I'm excited about these iron label 8s. I've always kind of wanted an 8 string, but wanted a 27" with a string through body, no trem or locking system and something cheaper.

As much as I really want the S, I'm fearful that the route on the body cavity is like the other S series which means all the electronics are tight fitting. I own an S7320 and it was a nightmare to replace the electronics and manage to fit a 9V in there for actives. Being an active guy, I think I'm better off with the RG8 iron label. I'm also curious how the balance is, since the S bodies tend to be lighter than the RG. I'm afraid of the beefier neck causing neck dive.


----------



## K3V1N SHR3DZ (Jan 4, 2013)

3 things have made me smile:
1. RG2228MWH
2. RG2727FZ (which hopefully will make it to the USA) 
3. Tosin sig 

I am seriously underwhelmed by everything else I've seen so far.


----------



## leonardo7 (Jan 4, 2013)

Iron label? So is this the non premium treatment Indonesian made line? I get it! By having a new line of guitars that are less quality than the Premium line, it only makes the premium line look more high quality and justifies or gives an excuse for a premium price increase. 

How could they push the premium line as medium high end if its their low end line? This is has to be exactly why they created this Iron Label line. Typical Ibanez marketing strategy.


----------



## HeHasTheJazzHands (Jan 4, 2013)

AxeHappy said:


> What the fuck is a nitro wizard neck and why does the RG but not the S come with one?



Wonder if it's a thinner Wizard neck... if so, holy shit.


----------



## GXPO (Jan 4, 2013)

leonardo7 said:


> Iron label? So is this the non premium treatment Indonesian made line? I get it! By having a new line of guitars that are less quality than the Premium line, it only makes the premium line look more high quality and justifies or gives an excuse for a premium price increase.
> 
> How could they push the premium line as medium high end if its their low end line?

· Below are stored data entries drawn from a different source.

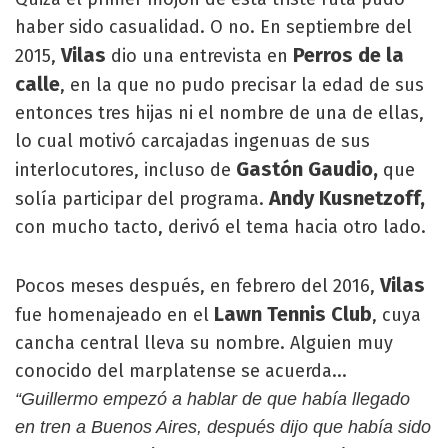
haber sido casualidad. O no. En septiembre del
Vilas
Perros de la
2015,
dio una entrevista en
calle
, en la que no pudo precisar la edad de sus
entonces tres hijas ni el nombre de una de ellas,
lo cual motivó carcajadas ingenuas de sus
Gastón Gaudio,
interlocutores, incluso de
que
Andy Kusnetzoff,
solía participar del programa.
con mucho tacto, derivó el tema hacia otro lado.
Vilas
Pocos meses después, en febrero del 2016,
Lawn Tennis Club
fue homenajeado en el
, cuya
cancha central lleva su nombre. Alguien muy
conocido del marplatense se acuerda...
“Guillermo empezó a hablar de que había llegado
en tren a Buenos Aires, después dijo que había sido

This is has to be exactly why they created this Iron Label line. Typical Ibanez marketing strategy.


 
Maybe... Or maybe they are just trying to label their lines by price point in a similar fashion to Schecter and LTD. Ibanez are giving us so much that we've wanted for so long and are being met with nothing but cynicism...


----------



## HeHasTheJazzHands (Jan 4, 2013)

GXPO said:


> Ibanez are giving us so much that we've wanted for so long and are being met with nothing but cynicism...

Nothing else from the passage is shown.